Tuesday 21 November 2023

Keeping the Christmas Magic Alive for Teenagers

Christmas as a child is the most magical experience and when you become an adult it can be easy to feel like a little of that Christmas "magic" is gone. But having kids and getting to be the one who delivers all that Christmas magic, for me, made it even more magical and special than ever before. That said, I am not quite sure I was ever going to be ready for my eldest to tell me he no longer "believed" and that he knew Father Christmas wasn't real! 

(Back when they were both so little and the magic of Father Christmas was very real for them both!)

While I kind of knew for a while that he probably didn't believe (the questions, and the looks had all been there), actually hearing him say it hit me like someone had winded all of the magic out of me. I wondered how Christmas would ever really feel magic again without the kids getting excited for Father Christmas to arrive. Luckily I have my youngest who definitely still believes (she's currently in full Christmas list writing mode as we speak!) so I can still make it magic for her, but I was left wondering how I could make it feel just as special for my teen who now knew the real secret behind Father Christmas! 

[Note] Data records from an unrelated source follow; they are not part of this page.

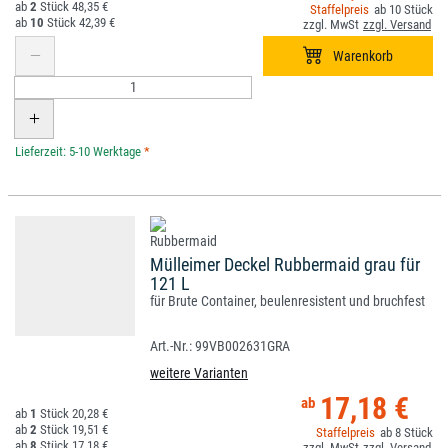
2
48,35 €
10
10
42,39 €
*
Mülleimer Deckel Rubbermaid grau für
121 L
für Brute Container, beulenresistent und bruchfest
99VB002631GRA
weitere Varianten
17,18 €
1
20,28 €
2
19,51 €
8
8
17,18 €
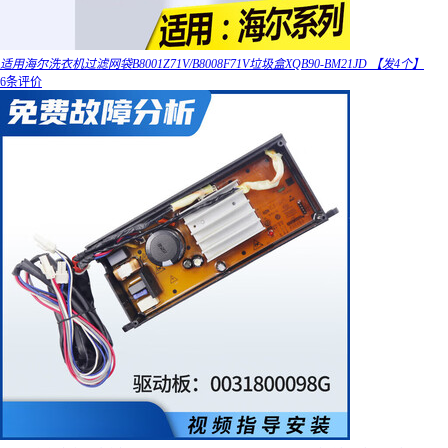
适用海尔洗衣机过滤网袋B8001Z71V/B8008F71V垃圾盒XQB90-BM21JD 【发4个】
6条评价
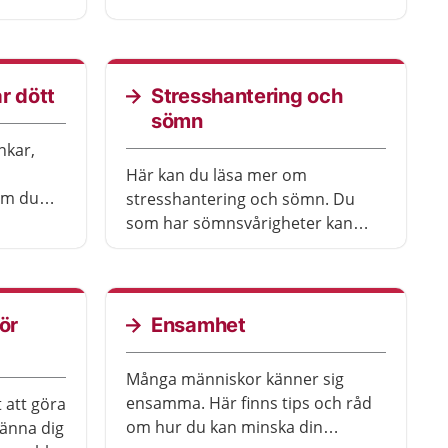
många andra barn och unga
också har någon nära som mår
dåligt. Ofta hjälper det att prata
med någon.
r dött
Stresshantering och
sömn
nkar,
Här kan du läsa mer om
om du
stresshantering och sömn. Du
 kan
som har sömnsvårigheter kan
jobbigt
läsa om tips och råd om vad du
en
kan göra själv och hur du kan få
gom,
hjälp. Du kan också läsa om olika
 från
typer av avslappningsövningar
ör
Ensamhet
och lyssna på
avslappningsövningar.
Många människor känner sig
ensamma. Här finns tips och råd
 att göra
om hur du kan minska din
änna dig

So if like me you are facing a Christmas with a child who no longer believes, keep reading to find out how we are keeping the magic alive in our home and still keeping some Christmas magic in the heart of a non-believing teen... 

Keeping the Magic Alive 

If your older children don't believe, that doesn't mean they don't play a vital role in keeping the magic alive for younger siblings, family members, or friends. This means keeping the "secret" to themselves and playing along with the story for younger siblings. But this doesn't have to all be about "keeping secrets", make it fun, let them in on the secrets, and let them become a part of the magic. That could be helping you pick presents, helping siblings write their Christmas lists or if you have a certain cheeky elf that visits, perhaps your teen could now be in charge of creating the elf cheeky antics each night (I am sure they will have plenty of ideas up their sleeves!). 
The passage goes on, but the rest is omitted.